When I turned up at his hut one day, a week after I had seen him last, I was regaled by a horrible smell. An acrid but somewhat sweet smell that I will remember it for the rest of my days. When I went into his shack I soon found the cause. Poor old Saxby had probably had a heart attack, and had then fallen into his open cooking-fire. His middle had been burnt away to his backbone but the rest of him was swollen and putrid. Not a nice way to die!
 
It was only many years later that I found out why Saxby was reluctant to visit Alice Springs. He was one of the people involved in the Coniston Massacre, and almost certainly had shot one or more people of the Warlpiri tribe. At that time Warlpiri people often visited The Alice, and Saxby was almost certainly afraid of being recognised by one of the survivors of the massacre. Was his horrible death a just reward for his former sins? God only knows.
 
The Eastern Aranda and Anmatjera people in this area were different to the Western Aranda that I grew up with at Hermannsburg. They were lovely people – and lucky – for two reasons: firstly their traditional spiritual life had not been diluted by missionaries, and secondly they were far enough from Alice Springs to not have been tempted by alcohol and the other disadvantages of white ‘civilisation’. It’s true that they were ruled over by white dictators, but they were generally benevolent dictators, probably the best of all situations for Aborigines to be in, in Central Australia at that time. I was to miss these people when I left Mt Riddock, after three life-changing years.
 
Earlier in this series: Tomcat and Turpentine Bush: adventures in the Tanami
 
More next week.
 
 

6 COMMENTS

  1. What a great story to stumble upon while researching the Traditional Owners of the lands that my mother was raised on, at Plenty River, Huckitta Station.
    Mum has told me about Quinton Webb and his ending, among other glorious tales of her growing up here.
    While it’s a great find I’m still uncertain of the peoples who traditionally own this part of the NT. Can anyone clarify for me?

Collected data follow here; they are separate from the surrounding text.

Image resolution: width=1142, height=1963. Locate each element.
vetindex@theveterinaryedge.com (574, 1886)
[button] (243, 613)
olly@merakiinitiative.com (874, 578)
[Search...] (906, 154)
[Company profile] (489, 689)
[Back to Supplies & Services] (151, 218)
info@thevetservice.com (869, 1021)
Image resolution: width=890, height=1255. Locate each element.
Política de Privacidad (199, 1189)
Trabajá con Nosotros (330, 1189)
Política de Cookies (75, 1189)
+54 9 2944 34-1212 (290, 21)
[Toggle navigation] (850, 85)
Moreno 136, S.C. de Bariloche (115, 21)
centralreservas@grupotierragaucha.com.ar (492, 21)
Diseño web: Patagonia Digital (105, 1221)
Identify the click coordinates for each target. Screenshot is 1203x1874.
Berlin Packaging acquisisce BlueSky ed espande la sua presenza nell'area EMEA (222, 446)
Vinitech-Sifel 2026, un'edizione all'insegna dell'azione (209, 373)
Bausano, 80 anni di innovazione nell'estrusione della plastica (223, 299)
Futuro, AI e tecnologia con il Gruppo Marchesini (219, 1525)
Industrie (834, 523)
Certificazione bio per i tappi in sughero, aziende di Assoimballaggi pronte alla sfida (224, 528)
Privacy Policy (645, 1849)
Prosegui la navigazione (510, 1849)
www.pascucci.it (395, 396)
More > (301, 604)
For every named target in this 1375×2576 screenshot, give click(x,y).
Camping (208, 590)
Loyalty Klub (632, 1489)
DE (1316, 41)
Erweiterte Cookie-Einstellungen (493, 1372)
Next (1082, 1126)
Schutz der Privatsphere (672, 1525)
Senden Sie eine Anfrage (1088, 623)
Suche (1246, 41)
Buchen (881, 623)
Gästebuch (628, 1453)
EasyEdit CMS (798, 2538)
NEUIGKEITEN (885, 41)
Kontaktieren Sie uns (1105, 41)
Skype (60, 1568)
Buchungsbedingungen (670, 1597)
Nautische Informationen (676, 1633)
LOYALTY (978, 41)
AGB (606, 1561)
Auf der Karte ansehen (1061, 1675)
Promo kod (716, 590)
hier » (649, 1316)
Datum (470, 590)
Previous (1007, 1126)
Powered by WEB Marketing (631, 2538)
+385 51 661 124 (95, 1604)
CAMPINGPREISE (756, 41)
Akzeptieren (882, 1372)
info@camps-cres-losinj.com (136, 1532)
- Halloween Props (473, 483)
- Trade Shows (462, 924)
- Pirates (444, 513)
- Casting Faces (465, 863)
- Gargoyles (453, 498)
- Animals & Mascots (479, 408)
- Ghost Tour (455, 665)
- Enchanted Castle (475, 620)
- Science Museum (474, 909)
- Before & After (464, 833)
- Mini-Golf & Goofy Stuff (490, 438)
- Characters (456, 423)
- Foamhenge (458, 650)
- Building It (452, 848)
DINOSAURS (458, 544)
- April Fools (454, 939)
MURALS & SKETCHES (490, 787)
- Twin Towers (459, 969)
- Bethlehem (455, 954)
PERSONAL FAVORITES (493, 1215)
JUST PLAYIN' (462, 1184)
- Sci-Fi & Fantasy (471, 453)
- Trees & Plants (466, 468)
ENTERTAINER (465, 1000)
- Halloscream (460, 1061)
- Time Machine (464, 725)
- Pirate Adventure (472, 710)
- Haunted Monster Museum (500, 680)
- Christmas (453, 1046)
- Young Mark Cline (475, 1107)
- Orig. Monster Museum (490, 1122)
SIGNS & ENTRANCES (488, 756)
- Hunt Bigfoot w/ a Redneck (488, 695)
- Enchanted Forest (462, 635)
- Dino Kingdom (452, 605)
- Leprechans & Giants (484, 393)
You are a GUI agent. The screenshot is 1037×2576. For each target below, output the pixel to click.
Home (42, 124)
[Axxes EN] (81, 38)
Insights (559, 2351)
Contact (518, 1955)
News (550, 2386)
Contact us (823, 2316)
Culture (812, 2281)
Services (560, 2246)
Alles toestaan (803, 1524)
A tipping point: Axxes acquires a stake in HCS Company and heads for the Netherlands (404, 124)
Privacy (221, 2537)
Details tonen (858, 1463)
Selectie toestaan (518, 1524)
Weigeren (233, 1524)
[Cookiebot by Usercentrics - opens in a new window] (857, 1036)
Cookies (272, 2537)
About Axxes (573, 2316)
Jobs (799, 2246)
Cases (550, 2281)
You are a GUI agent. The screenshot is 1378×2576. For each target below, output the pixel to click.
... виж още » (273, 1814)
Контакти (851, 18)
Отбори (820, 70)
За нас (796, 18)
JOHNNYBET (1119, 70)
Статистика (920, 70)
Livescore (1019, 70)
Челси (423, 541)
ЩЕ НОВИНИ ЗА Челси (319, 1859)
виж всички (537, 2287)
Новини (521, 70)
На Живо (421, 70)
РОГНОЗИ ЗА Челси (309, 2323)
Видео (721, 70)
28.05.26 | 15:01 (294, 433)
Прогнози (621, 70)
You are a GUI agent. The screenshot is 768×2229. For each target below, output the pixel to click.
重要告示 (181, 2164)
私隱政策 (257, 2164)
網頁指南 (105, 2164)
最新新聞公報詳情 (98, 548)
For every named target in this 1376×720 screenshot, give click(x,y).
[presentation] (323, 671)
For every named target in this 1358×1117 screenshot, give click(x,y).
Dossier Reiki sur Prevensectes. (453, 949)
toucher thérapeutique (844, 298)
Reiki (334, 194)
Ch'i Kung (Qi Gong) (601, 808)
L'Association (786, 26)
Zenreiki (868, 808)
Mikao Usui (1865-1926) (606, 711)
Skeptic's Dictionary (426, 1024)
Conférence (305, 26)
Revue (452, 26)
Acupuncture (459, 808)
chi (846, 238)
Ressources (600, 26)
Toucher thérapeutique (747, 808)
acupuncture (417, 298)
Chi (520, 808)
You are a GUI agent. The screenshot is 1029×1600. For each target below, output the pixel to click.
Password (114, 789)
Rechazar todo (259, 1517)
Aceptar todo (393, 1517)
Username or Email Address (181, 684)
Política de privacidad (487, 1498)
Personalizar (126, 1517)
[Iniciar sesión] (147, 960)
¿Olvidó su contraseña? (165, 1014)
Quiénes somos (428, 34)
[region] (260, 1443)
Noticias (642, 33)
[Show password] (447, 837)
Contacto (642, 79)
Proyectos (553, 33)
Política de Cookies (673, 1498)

  2. Roy Schaber was my grandfather, we have a beautiful homeland near Mt Ruddock station where on the claypans you pick up rubies and garnets. The old mica mine is still standing. Love atitjere.

  3. Mandy Chick
    My great grandfather was Louis Schaber. He married Bess Woods who was Aboriginal.
    Atitjere families include Petrick, Mulladad, Bloomfield. I would say these families are the TOs of Atitjere.